EU-Ratspräsident Donald Tusk zeigte sich dennoch zuversichtlich. Er habe ein gutes Gefühl, dass die Griechenland-Geschichte ein glückliches Ende finden werde. Die vergangenen Stunden seien sehr entscheidend gewesen. Auch laut Euro-Gruppe-Chef Jeroen Dijsselbloem liegt bisher keine Einigung mit Griechenland vor. Spanies Premier Mariano Rajoy zeigte sich unterdessen kompromissbereit.
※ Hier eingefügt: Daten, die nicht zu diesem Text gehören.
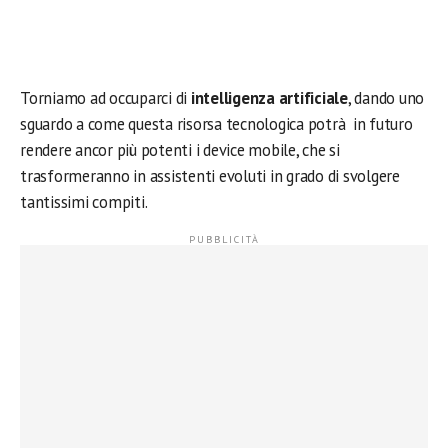
Torniamo ad occuparci di
intelligenza artificiale
, dando uno
sguardo a come questa risorsa tecnologica potrà in futuro
rendere ancor più potenti i device mobile, che si
trasformeranno in assistenti evoluti in grado di svolgere
tantissimi compiti.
Er sei zu Flexibilität bereit, aber Griechenland müsse zu seinen Zusagen stehen.
Finanzminister beenden Treffen ohne Ergebnis
Die Sitzung der Euro-Finanzminister wurde unterdessen erneut ohne Einigung beendet. Dijsselbloem zufolge werde der EU-Gipfel nun über den Stand der Verhandlungen unterrichtet. Der finnische Finanzminister Alexander Stubb teilte per Twitter mit: „Das ist es für heute. Institutionen und Griechenland setzen Arbeit fort. Euro-Gruppe kommt später zurück, aber nicht heute.“ Wie Reuters mit Verweis auf einen weiteren EU-Vertreter berichtete, sei für Samstagvormittag bereits das nächste Treffen der Euro-Gruppe anberaumt.
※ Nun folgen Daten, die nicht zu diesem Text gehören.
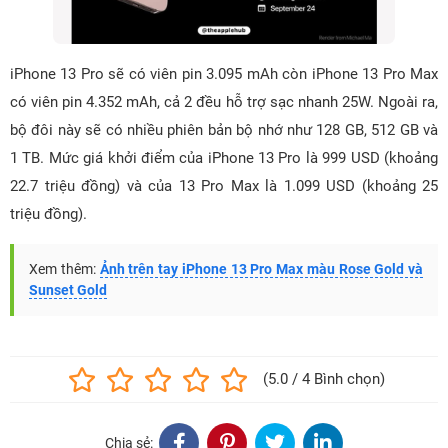
iPhone 13 Pro sẽ có viên pin 3.095 mAh còn iPhone 13 Pro Max
có viên pin 4.352 mAh, cả 2 đều hỗ trợ sạc nhanh 25W. Ngoài ra,
bộ đôi này sẽ có nhiều phiên bản bộ nhớ như 128 GB, 512 GB và
1 TB. Mức giá khởi điểm của iPhone 13 Pro là 999 USD (khoảng
22.7 triệu đồng) và của 13 Pro Max là 1.099 USD (khoảng 25
triệu đồng).
Xem thêm:
Ảnh trên tay iPhone 13 Pro Max màu Rose Gold và
Sunset Gold
(5.0 / 4 Bình chọn)
Chia sẻ:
Schäuble „nicht sehr zuversichtlich“
Eine Verlängerung zeichnete sich bereits vor Beginn des Treffens am Donnerstag ab. Deutschlands Finanzminister Wolfang Schäuble sagte vor der Sitzung etwa, er sei „nicht sehr zuversichtlich“. Wie Merkel vermisste auch Schäuble entscheidende Fortschritte. Finanzminister Hans Jörg Schelling (ÖVP) sprach dennoch von einem entscheidenden Treffen. Laut Dijsselbloem ging es vor allem darum, dass sich die Euro-Gruppe „die griechische Seite anhört“. Die Griechen müssten demnach auch sagen, was sie akzeptieren könnten.
„Ja, es gibt eine Basis“
Tsipras äußerte sich weiter optimistisch. „Nach den umfassenden griechischen Vorschlägen bin ich zuversichtlich, dass wir einen Kompromiss erreichen, der der Euro-Zone und Griechenland hilft, die Krise zu überwinden", sagte er in Brüssel. Auf die Frage, ob es eine Verhandlungsbasis gebe, sagte Tsipras: "Ja, es gibt eine Basis, eine gute Basis.“
Laut Schelling traf am Donnerstagvormittag ein neues Reformpapier ein. „Wir werden sehen, ob jetzt das Papier“ akzeptabel sei. Die neuen Reformvorschläge für die Euro-Finanzminister stammen nach Angaben von Vertretern der Euro-Zone von den Institutionen der Geldgeber und der EU-Kommission. Ein Vertreter sagte, die Vorschläge seien nötig, weil es bisher keine Einigung mit der griechischen Regierung gebe. Nach Angaben eines zweiten Vertreters war zunächst unklar, inwiefern die griechische Seite an den neuen Vorschlägen mitgearbeitet habe.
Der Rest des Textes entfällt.